- Opening Delimiter -
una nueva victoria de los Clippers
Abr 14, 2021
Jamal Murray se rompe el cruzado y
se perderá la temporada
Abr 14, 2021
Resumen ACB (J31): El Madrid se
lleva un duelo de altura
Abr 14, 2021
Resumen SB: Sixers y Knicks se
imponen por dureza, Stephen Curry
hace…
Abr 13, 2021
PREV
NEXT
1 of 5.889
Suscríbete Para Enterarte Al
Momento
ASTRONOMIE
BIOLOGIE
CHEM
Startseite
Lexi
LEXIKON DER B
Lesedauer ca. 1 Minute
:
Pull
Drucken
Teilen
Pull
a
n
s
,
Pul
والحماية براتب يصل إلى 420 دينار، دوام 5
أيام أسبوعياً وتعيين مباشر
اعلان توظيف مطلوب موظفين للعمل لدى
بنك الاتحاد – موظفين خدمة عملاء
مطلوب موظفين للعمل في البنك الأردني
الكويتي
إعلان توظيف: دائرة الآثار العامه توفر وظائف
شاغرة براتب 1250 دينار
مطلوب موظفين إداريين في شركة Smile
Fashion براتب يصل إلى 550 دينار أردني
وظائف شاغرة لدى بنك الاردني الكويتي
- Closing Delimiter -
- Opening Delimiter -
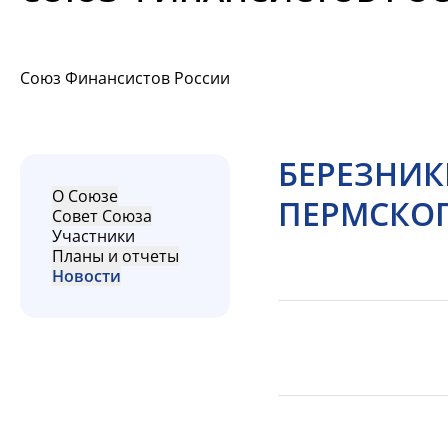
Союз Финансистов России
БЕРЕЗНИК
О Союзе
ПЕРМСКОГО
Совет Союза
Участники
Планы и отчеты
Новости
- Closing Delimiter -
- Opening Delimiter -
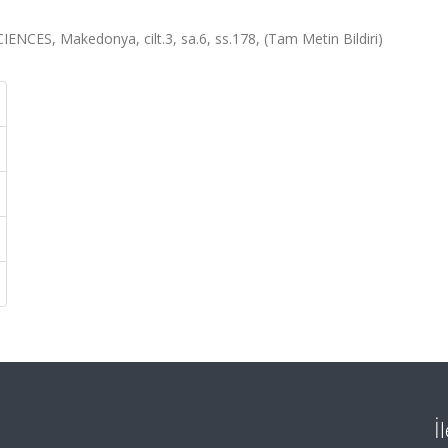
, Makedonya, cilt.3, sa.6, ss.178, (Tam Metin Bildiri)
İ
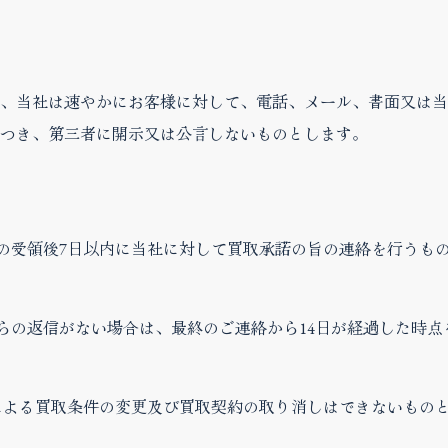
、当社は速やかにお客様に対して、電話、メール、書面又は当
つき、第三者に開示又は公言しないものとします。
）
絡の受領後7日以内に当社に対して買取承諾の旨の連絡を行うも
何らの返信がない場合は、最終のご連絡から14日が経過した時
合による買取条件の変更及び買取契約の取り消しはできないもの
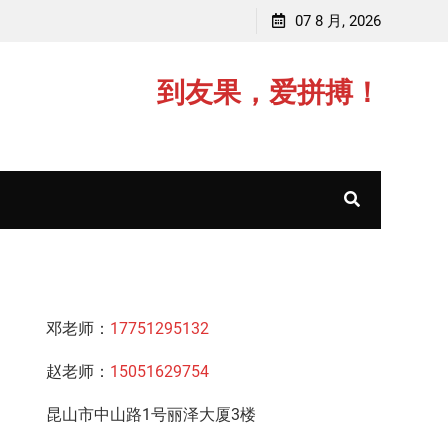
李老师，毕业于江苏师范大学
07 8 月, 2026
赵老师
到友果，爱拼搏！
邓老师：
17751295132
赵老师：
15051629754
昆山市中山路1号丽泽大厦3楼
- Closing Delimiter -
TASK DIRECTIONS: Only lines holding the word "وظائف" are wanted here; copy each from the listing.

SOLVED PROBLEM:
إعلان توظيف: دائرة الآثار العامه توفر وظائف
وظائف شاغرة لدى بنك الاردني الكويتي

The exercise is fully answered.